Il sistema dei test s’è rivelato un fallimento. Con le sue domande assurde è inadeguato a verificare se un giovane che vuole fare il medico è o non è in grado di farlo. Se ha o non ha l’inclinazione e le doti necessarie per curare la gente. Perché è questo quel che conta. La preparazione viene dopo. A questo serve l’università.
Ci si aggiunga tutto il corteo di errori e irregolarità che lo hanno caratterizzato e che hanno dato origine a una moltitudine di ricorsi alla magistratura che sono andati a intasare una giustizia già in crisi.
E poi c’è anche il business della ‘preparazione’ ai test. Un’ulteriore spesa che si sobbarcano le famiglie degli studenti. Una preparazione fine a sé stessa. Un inultile spesa per cercare di essere pronti a rispondere a delle inutili domande.
E, dulcis in fundo, lo scandalo della programmazione sbagliata del numero dei medici per un ventennio che sta portando al collasso il sistema sanitario. Sbaglio per il quale nessuno ha pagato. Tanto per cambiare. O meglio. Qualcuno ha pagato: le centinaia di migliaia di utenti del Ssn che oggi sono senza medico di famiglia – a Verona ne mancano poco meno di 200– e quelli costretti dalle lunghe liste d’attesa a rivolgersi alla sanità privata pagando di tasca propria o chi, e questo è di una gravità inaudita, non avendo le possibilità rinuncia a curarsi.

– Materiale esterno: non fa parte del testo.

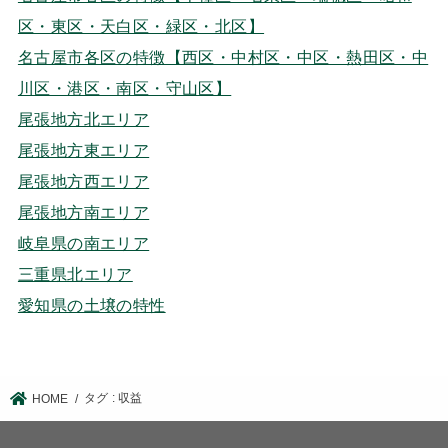
区・東区・天白区・緑区・北区】
名古屋市各区の特徴【西区・中村区・中区・熱田区・中
川区・港区・南区・守山区】
尾張地方北エリア
尾張地方東エリア
尾張地方西エリア
尾張地方南エリア
岐阜県の南エリア
三重県北エリア
愛知県の土壌の特性
タグ : 収益
HOME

Che nel numero chiuso e nel conseguente test d’ingresso qualcosa non abbia funzionato lo avevano capito anche i partiti della maggioranza di destra che oggi governa. Tanto che in campagna elettorale avevano promesso di eliminarlo. Poi però hanno lasciato tutto com’è, ritoccando appena il numero degli ammessi, tanto per dare un contentino. Ma è mancato il coraggio di cancellarlo perfino quando quest’anno è caduta anche la motivazione che la mancanza dei medici non dipenderebbe dal numero chiuso ma dalle scuole di specializzazione, che più di tanti medici non possono sfornare. Peccato però che alcune siano rimaste semivuote.

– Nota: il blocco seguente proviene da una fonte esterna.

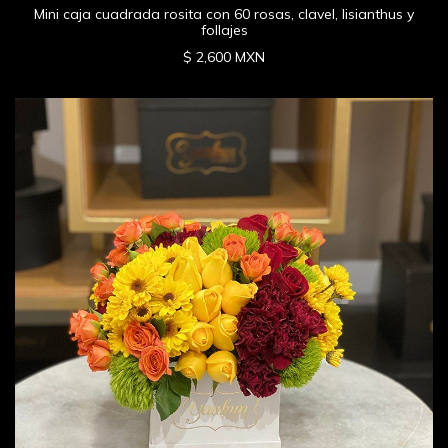
Mini caja cuadrada rosita con 60 rosas, clavel, lisianthus y
follajes
$ 2,600 MXN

Mancano i medici ma il numero chiuso resta
Il ministro dell’Università, Anna Maria Bernini, dice che qualcosa faranno. Che toglieranno il sistema Tolc. Che lo sostituiranno con qualcos’altro di similare. Ma ad eliminarlo non ce la fanno.
Troppe pressioni dal mondo accademico. Troppo forte il peso dell’apparato. Quello stesso che ha la responsabilità di aver sbagliato la programmazione per anni. E allora continuano a mantenerlo. Poco importa ai burocrati se mancano i medici. E se di quelli che ci sono molti si licenziano per andare nel privato o se vanno all’estero dove sono pagati adeguatamente.
Chi se lo ricorda il colonnello Buttiglione? Il personaggio inventato da Mario Marenco per la mitica trasmissione radiofonica anni ’70 ‘Alto Gradimento’ di Arbore e Boncompagni.
Era una presa in giro di quel tipo di militare ottuso che, come diceva lo slogan che lo accampanava nelle sue sgangherate esibizioni, “non si arrendeva mai, nemmeno davanti all’evidenza”. Graffiante satira applicabile a coloro che gestiscono un qualche potere, soprattutto i burocrati. Come quelli che hanno pensato e gestito fino adesso il test per l’ammissione alla facoltà di Medicina e che oggi, di fronte al fallimento di questo strumento idiota, continuano a volerlo. E non s’arrendono. Neanche davanti all’evidenza. Proprio come il colonnello Buttiglione.